The number of examples per interval grows roughly $20$ to $30$ fold over $187$ intervals, depending on what is assumed to be a representative starting interval. This might not seem like slow growth, but the constraining functions that bound $\alpha$ make reasonable the characterization of that growth as being comparatively slow. $$\prod_{i=1}^{187} \frac{18i^2-3i-3}{18i^2-9i-2} \approx 5.2 \\ \prod_{i=1}^{187} \frac{12i+4}{12i-8} \approx 560$$ In this light, the growth would be expected to be between $5$ times (which represents growth when sieving with every $s_i$) and $560$ times (which represents simply the growth in the interval size, with no sieving at all). In that range of growth, $30$ or less seems modest.

Another measure of the performance of the heuristic is the ratio of examples in successive intervals, shown in the second chart:

Chart 2

Here, although the fluctuation around $1$ is apparent, the extremes of fluctuation become smaller and less frequent as the interval number grows. It seems that there might be some (slow) tendency to converge on $1$; however, much more data would have to be analyzed to confirm that impression. As far as the available data permits a conclusion, the heuristic behaves as if it is valid.

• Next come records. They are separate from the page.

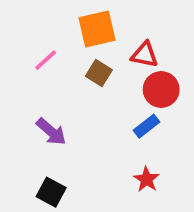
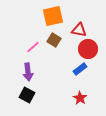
pink line: (46, 60) -> (33, 47), moved
purple arrow: (51, 132) -> (28, 72), turned 42
black square: (51, 192) -> (27, 95), moved

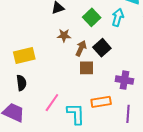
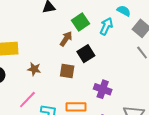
brown star: (64, 35) -> (34, 69), moved
brown arrow: (81, 48) -> (66, 39), moved

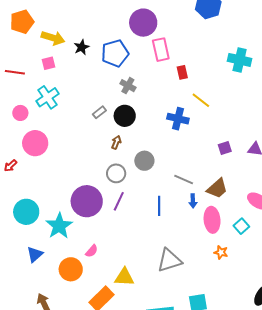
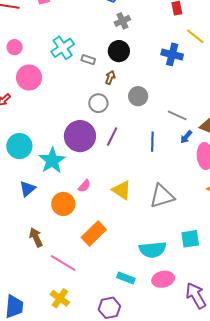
gray cross: (128, 86) -> (122, 21), turned 35
cyan cross: (47, 97) -> (63, 48), moved
gray rectangle: (99, 112) -> (88, 60), moved, turned 56
gray circle: (116, 173) -> (98, 103), moved
blue arrow: (193, 201) -> (186, 137), turned 40
yellow triangle: (124, 277) -> (122, 190), moved, turned 30

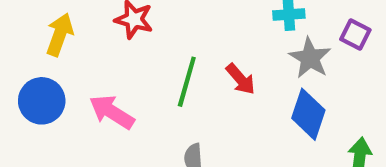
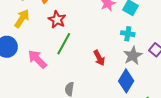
green line: (187, 82) -> (64, 44), moved

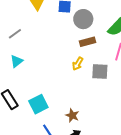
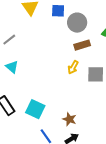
cyan triangle: (17, 61) -> (12, 67), turned -40
cyan square: (38, 104) -> (35, 109), turned -36

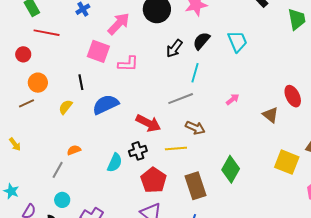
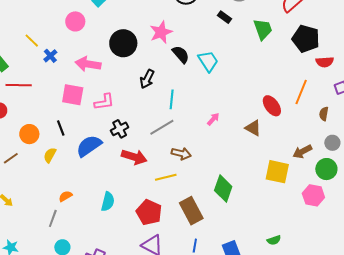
pink arrow: (119, 24) -> (88, 64), turned -115
black semicircle: (201, 41) -> (181, 54), moved, turned 108
orange circle: (38, 83) -> (29, 134), moved
black cross: (138, 151) -> (120, 129), moved

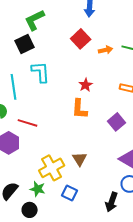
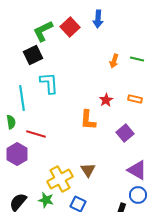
red square: (81, 39) -> (70, 27), moved
orange arrow: (106, 50) -> (114, 61), turned 120
red star: (86, 85) -> (106, 100), moved

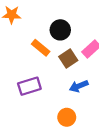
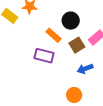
purple rectangle: (29, 86) -> (44, 56), moved, turned 30

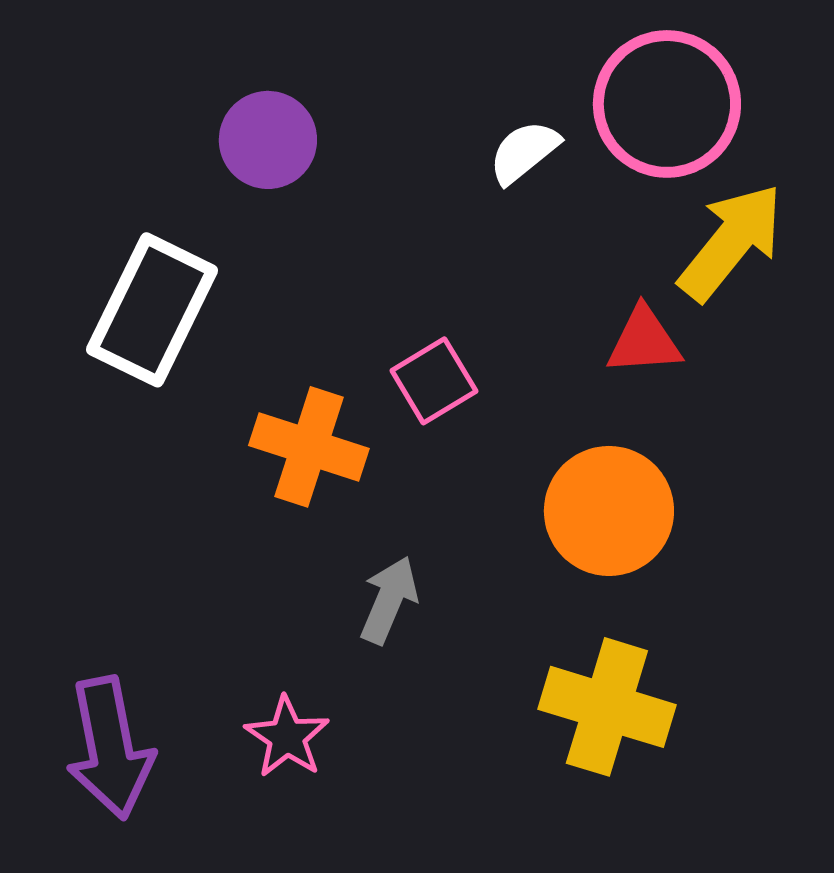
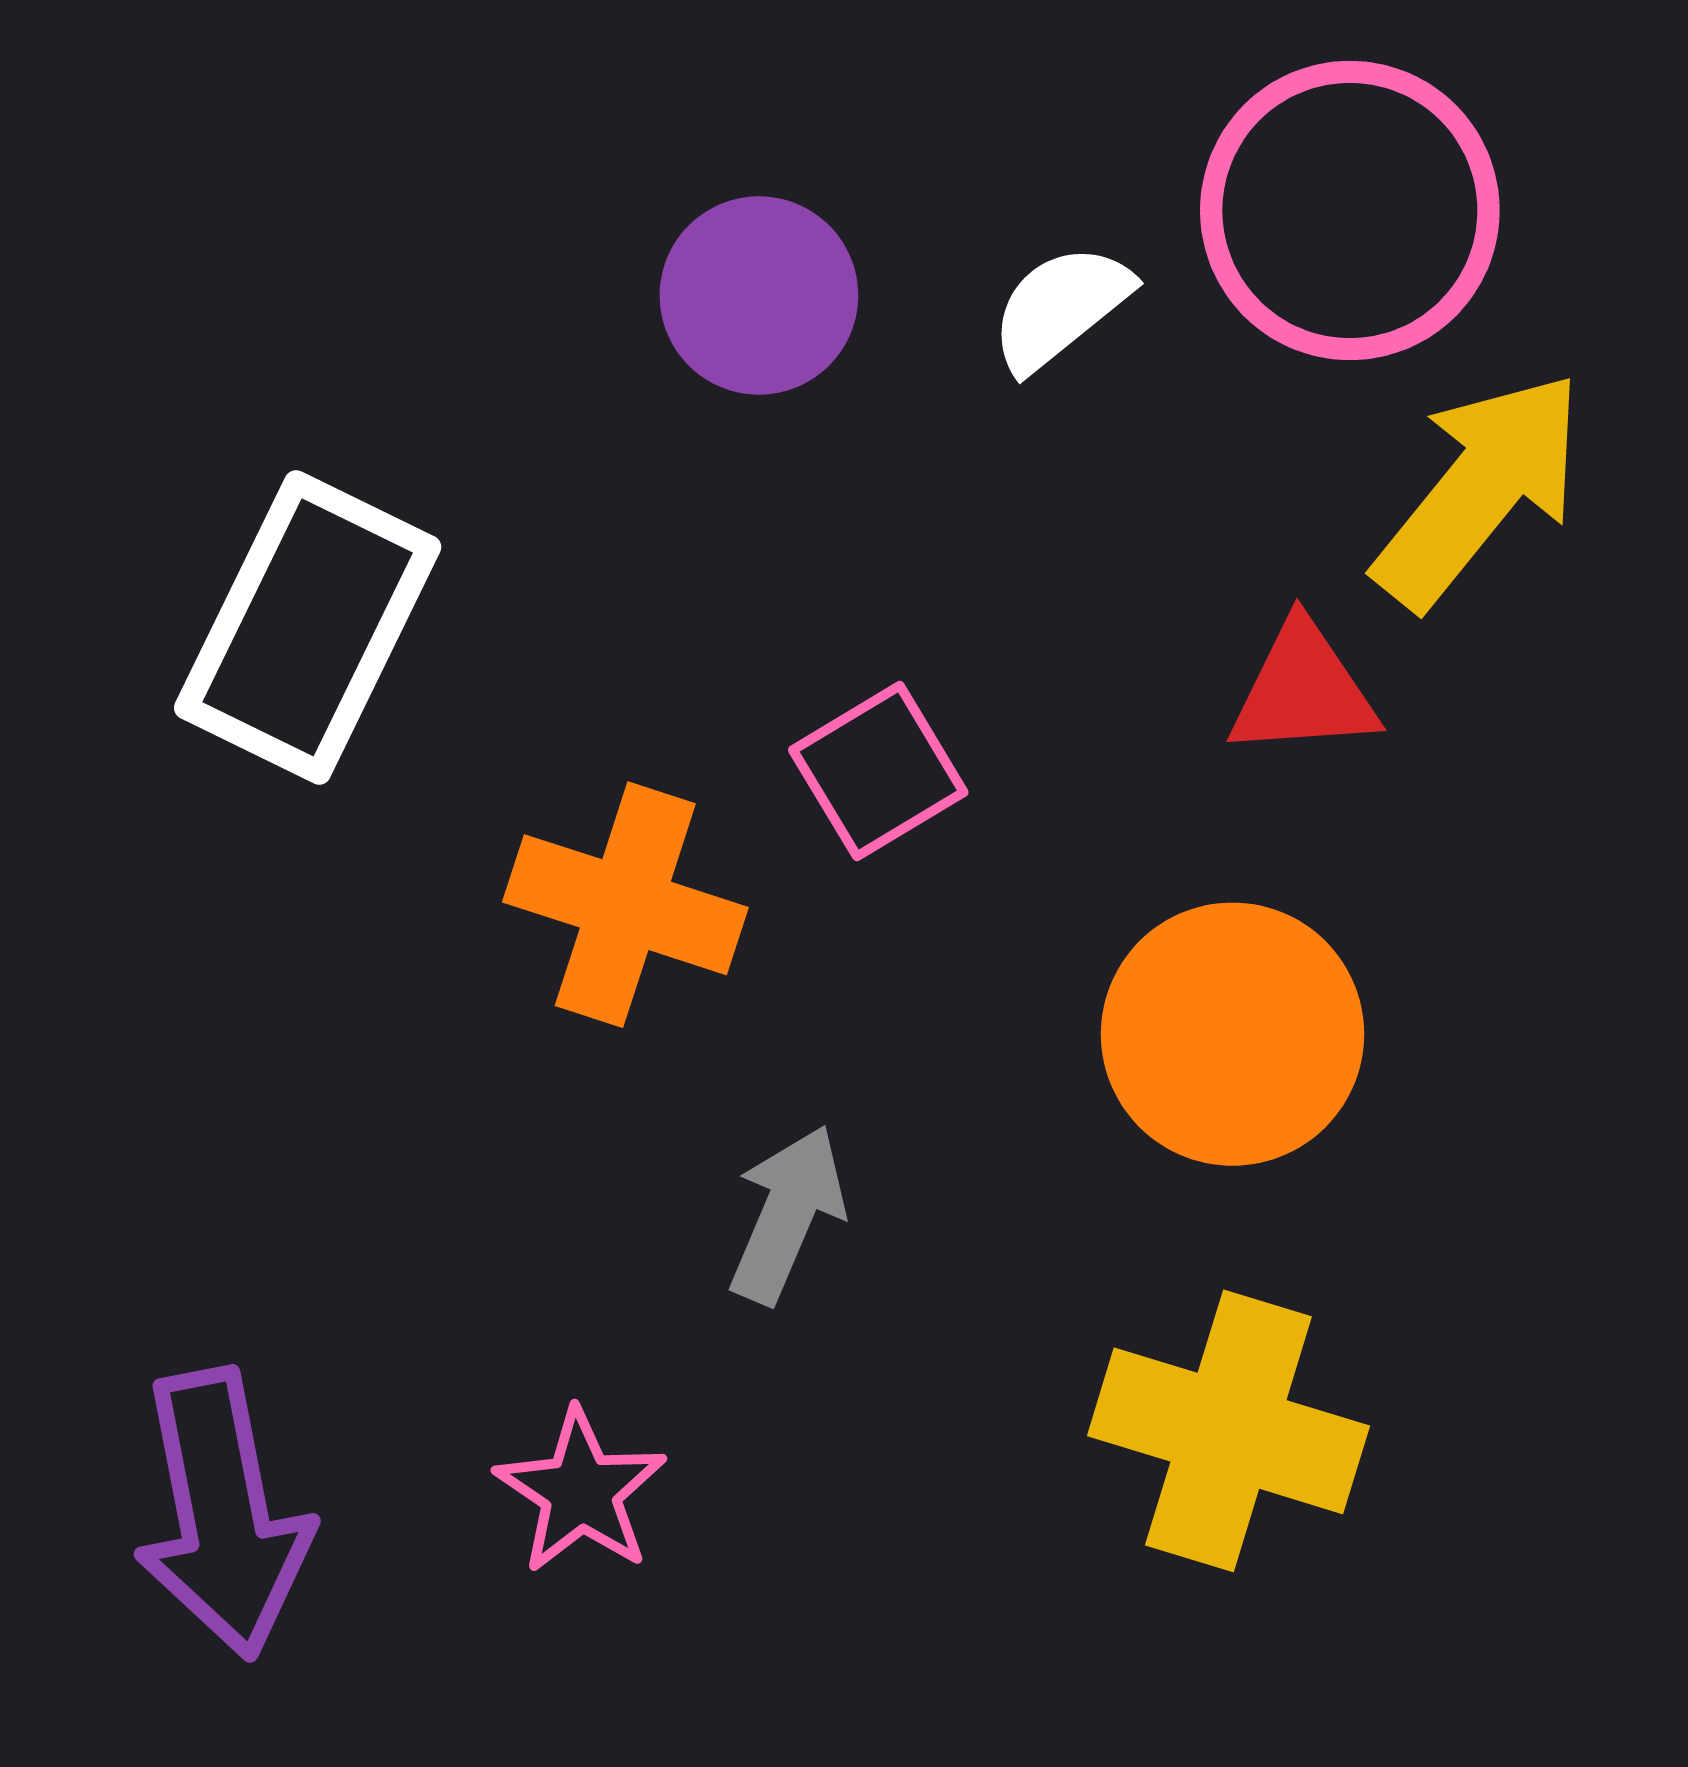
purple circle: (268, 140) -> (759, 295), moved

Relationship of the count of $m$ to the count of twin primes: The boundaries of the $n$th interval in which we find $m$ are defined as $\frac{s_{2(n-1)}^2-1}{6}$ and $\frac{s_{2n}^2-1}{6}$. Each $m$ in that interval gives rise to twin primes roughly $6$ times larger, so the boundaries demarking the $n$th interval containing twin primes would be simply $s_{2(n-1)}^2-1$ and $s_{2n}^2-1$. We can be certain that such boundaries themselves do not fall within any twin primes, as the members of $S$ which surround those boundaries are of the form $s_{2i}^2-2,s_{2i}^2$, one of whose members is square and hence composite. Accordingly, it makes no mathematical difference whether the boundary values bracketing an interval is described as $s_{2k}^2-1$ or $s_{2k}^2$. I adopt the latter, which is in fact $(6k+1)^2$ as stated in the title, for simplicity.

1

There are 1 best solutions below

1
On

The number of integers between $(6k+1)^2$ and $(6(k+1)+1)^2=(6k+7)^2$ is asymptotically $72k$. The number of twin primes between $(6k+1)^2$ and $(6k+7)^2$ is conjectured to be asymptotic to $Ck/(\log(6k)^2)^2$, for some positive constant $C$. This is not constant. It goes to infinity with $k$.